### WHAT TO WORK ON:
Transcribe the lines of the records starting with the one that has "Das deutsche Volk ist" in it and ending with the last, and transcribe nothing else.
**** DATA TO PROCESS ****
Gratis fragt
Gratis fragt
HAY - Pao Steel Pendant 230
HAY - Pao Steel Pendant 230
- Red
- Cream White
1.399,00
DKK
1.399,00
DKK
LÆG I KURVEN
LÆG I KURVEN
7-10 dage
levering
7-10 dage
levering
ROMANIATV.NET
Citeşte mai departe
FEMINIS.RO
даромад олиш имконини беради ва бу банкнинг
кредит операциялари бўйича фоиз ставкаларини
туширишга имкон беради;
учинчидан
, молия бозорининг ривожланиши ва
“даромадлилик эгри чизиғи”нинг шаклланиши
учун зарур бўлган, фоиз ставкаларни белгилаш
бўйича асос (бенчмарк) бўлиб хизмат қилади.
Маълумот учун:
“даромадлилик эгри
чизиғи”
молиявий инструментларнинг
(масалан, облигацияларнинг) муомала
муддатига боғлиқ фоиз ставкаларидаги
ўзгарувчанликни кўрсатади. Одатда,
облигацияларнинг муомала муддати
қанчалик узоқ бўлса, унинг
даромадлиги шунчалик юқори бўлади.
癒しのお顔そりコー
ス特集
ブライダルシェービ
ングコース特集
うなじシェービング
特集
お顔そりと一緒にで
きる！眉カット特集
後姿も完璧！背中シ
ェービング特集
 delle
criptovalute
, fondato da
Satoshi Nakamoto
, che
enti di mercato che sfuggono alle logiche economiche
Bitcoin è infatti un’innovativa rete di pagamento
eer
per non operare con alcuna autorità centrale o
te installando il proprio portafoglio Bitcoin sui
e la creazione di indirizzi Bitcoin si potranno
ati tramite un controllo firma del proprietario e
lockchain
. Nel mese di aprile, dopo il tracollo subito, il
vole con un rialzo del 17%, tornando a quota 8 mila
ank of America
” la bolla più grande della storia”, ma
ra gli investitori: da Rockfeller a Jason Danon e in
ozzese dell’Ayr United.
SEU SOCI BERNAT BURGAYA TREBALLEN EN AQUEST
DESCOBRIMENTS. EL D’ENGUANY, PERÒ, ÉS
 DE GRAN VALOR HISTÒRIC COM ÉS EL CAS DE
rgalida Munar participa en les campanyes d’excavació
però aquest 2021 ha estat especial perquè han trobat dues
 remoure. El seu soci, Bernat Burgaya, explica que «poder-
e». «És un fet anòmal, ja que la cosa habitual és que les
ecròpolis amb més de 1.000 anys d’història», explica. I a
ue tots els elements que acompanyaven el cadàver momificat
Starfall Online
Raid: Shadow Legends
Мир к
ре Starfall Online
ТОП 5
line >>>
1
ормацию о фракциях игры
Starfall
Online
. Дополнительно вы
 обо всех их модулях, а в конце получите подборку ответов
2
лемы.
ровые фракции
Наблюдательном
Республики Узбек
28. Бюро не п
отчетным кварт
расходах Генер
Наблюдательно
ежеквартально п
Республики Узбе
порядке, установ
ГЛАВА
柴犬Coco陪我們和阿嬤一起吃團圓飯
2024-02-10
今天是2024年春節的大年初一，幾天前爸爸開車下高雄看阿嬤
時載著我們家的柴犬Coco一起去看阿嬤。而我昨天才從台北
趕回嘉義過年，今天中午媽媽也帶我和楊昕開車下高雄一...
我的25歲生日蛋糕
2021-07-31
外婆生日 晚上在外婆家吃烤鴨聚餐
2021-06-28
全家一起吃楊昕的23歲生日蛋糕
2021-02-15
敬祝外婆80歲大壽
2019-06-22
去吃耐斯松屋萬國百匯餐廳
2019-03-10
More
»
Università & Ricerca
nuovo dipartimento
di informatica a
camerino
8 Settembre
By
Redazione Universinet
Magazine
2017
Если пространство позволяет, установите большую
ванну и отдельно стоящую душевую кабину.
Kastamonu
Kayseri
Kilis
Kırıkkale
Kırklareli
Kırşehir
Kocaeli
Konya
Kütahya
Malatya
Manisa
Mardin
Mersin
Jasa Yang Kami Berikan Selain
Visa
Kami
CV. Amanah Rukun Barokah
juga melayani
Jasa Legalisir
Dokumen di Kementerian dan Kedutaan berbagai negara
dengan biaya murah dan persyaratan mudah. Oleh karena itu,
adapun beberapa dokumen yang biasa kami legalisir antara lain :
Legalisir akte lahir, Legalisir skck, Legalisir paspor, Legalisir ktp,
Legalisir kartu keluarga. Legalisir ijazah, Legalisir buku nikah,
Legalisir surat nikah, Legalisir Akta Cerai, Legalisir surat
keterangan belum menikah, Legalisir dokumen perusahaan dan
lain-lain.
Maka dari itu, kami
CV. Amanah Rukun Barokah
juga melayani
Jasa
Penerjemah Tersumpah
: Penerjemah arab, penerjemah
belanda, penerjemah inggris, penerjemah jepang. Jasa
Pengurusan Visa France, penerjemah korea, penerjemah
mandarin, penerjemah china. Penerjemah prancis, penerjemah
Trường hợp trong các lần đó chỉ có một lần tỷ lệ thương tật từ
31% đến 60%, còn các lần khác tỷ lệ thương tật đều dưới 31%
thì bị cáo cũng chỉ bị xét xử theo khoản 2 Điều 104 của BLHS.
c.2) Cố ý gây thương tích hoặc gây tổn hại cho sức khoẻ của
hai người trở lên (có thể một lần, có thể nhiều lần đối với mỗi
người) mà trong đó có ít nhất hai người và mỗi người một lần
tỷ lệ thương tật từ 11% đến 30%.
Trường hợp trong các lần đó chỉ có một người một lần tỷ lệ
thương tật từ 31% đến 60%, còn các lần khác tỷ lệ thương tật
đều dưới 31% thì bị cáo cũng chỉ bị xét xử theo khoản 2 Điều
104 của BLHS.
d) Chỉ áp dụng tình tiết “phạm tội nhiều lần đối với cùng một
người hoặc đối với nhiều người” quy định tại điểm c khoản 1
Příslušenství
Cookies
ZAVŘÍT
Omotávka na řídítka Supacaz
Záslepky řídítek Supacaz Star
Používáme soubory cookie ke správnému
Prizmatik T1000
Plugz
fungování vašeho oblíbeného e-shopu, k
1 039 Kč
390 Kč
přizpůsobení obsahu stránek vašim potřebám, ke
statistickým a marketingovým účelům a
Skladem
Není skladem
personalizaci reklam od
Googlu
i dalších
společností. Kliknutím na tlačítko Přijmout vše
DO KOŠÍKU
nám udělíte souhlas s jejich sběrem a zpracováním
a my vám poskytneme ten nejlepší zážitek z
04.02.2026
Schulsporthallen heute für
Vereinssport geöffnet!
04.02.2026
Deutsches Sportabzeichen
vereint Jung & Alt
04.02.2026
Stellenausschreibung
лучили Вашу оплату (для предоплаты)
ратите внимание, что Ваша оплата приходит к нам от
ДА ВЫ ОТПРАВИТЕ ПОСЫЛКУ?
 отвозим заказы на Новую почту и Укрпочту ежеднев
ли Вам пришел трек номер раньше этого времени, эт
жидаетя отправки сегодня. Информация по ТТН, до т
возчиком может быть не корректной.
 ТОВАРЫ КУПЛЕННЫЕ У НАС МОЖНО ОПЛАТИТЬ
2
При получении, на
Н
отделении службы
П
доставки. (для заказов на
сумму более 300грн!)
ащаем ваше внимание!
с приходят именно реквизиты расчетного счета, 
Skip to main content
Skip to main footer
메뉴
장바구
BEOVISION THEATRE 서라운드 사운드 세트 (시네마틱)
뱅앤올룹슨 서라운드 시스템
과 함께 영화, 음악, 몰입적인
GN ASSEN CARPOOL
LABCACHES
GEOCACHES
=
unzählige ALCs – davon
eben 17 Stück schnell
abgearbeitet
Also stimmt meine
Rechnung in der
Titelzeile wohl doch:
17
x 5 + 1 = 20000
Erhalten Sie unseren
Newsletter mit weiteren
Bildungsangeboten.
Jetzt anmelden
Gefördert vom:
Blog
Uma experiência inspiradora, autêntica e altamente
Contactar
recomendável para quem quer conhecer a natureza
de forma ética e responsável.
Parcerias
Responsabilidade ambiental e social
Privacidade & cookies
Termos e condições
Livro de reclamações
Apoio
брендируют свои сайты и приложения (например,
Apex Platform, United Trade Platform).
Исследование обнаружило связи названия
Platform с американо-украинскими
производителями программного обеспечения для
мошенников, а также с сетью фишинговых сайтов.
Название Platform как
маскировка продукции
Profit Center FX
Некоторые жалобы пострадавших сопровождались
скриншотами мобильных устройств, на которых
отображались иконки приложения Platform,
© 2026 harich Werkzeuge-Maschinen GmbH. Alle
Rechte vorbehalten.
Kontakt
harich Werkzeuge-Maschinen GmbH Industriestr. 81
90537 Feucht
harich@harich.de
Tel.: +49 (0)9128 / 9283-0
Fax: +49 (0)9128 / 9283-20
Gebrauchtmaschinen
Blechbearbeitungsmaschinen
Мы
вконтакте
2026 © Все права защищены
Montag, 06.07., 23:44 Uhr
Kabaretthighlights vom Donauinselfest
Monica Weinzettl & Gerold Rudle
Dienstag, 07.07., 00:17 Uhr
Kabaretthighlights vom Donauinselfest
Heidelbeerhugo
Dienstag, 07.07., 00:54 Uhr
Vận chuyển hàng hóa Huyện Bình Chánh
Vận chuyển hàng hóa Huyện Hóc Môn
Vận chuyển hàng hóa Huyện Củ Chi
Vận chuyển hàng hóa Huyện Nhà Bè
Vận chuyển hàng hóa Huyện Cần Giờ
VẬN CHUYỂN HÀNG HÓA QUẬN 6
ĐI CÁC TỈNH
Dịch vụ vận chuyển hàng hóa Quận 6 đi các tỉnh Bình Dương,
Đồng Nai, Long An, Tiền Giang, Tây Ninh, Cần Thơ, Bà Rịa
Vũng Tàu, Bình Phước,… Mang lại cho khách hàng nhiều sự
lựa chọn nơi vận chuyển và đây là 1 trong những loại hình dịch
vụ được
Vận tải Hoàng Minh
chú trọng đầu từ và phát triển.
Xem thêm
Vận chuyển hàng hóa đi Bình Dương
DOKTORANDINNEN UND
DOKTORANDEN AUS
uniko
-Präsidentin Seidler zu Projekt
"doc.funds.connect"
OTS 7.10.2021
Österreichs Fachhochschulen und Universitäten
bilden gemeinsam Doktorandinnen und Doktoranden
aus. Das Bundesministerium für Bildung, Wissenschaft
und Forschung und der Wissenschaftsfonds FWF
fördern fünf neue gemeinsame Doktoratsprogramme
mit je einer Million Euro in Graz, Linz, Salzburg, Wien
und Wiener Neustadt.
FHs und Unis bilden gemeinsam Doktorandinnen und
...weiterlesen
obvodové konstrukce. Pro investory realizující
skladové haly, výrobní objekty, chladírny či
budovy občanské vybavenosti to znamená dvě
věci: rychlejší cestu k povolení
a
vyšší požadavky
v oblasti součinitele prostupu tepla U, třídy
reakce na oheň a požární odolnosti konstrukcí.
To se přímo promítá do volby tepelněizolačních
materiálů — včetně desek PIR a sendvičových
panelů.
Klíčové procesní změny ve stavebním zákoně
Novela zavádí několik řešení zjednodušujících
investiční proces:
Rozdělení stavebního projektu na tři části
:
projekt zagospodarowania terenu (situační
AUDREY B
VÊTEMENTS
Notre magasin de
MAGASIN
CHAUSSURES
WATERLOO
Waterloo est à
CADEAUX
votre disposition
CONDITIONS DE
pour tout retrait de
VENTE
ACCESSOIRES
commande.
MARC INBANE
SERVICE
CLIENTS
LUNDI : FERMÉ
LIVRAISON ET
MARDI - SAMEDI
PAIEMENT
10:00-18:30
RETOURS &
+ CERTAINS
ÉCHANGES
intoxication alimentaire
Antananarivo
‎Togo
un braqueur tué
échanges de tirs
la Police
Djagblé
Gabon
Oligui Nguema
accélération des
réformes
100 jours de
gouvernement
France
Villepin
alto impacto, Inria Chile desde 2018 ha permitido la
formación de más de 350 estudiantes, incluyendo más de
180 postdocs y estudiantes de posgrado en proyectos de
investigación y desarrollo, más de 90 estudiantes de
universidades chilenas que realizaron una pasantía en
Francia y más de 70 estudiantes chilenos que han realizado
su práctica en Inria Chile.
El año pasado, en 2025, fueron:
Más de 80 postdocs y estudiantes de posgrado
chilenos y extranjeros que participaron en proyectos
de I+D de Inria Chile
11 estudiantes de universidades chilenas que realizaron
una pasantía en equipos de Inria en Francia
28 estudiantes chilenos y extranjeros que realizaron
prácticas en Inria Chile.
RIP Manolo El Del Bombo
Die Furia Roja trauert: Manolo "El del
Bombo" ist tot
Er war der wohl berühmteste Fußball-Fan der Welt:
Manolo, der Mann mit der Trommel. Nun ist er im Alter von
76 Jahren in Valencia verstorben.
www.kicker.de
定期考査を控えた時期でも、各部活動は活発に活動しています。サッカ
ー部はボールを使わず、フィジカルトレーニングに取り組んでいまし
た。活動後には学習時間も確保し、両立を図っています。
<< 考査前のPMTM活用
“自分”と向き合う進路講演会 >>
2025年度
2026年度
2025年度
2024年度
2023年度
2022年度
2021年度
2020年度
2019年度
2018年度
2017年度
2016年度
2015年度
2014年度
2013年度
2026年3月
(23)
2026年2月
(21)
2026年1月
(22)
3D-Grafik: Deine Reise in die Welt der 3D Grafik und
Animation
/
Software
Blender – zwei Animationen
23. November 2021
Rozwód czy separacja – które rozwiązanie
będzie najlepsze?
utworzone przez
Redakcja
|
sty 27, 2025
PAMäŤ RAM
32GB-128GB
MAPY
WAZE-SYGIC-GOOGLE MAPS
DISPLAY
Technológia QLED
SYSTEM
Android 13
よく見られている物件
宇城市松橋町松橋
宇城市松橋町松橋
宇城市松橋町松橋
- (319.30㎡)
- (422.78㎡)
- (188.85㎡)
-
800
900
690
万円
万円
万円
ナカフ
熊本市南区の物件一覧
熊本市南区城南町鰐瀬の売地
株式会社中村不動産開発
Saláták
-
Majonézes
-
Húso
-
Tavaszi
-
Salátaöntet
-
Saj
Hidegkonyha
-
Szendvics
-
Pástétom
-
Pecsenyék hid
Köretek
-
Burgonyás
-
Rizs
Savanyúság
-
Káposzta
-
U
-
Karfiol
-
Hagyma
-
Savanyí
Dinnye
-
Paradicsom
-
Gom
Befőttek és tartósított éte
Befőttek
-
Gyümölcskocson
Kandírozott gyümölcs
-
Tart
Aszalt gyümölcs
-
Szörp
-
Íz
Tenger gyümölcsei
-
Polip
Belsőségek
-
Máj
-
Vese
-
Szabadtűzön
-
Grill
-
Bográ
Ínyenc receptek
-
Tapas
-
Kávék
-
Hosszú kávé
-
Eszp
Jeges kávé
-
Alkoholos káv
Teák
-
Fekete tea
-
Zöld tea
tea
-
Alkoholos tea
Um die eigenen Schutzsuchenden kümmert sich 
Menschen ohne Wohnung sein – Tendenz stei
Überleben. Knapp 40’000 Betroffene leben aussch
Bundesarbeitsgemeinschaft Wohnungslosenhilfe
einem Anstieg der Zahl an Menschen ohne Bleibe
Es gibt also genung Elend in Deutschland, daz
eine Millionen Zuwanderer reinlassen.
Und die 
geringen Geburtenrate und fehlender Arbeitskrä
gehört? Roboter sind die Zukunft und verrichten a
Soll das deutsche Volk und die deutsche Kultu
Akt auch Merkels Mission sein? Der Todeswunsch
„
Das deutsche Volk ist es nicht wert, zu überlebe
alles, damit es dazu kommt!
****
### RESPONSE TO THE TASK:
Das deutsche Volk ist es nicht wert, zu überlebe
alles, damit es dazu kommt!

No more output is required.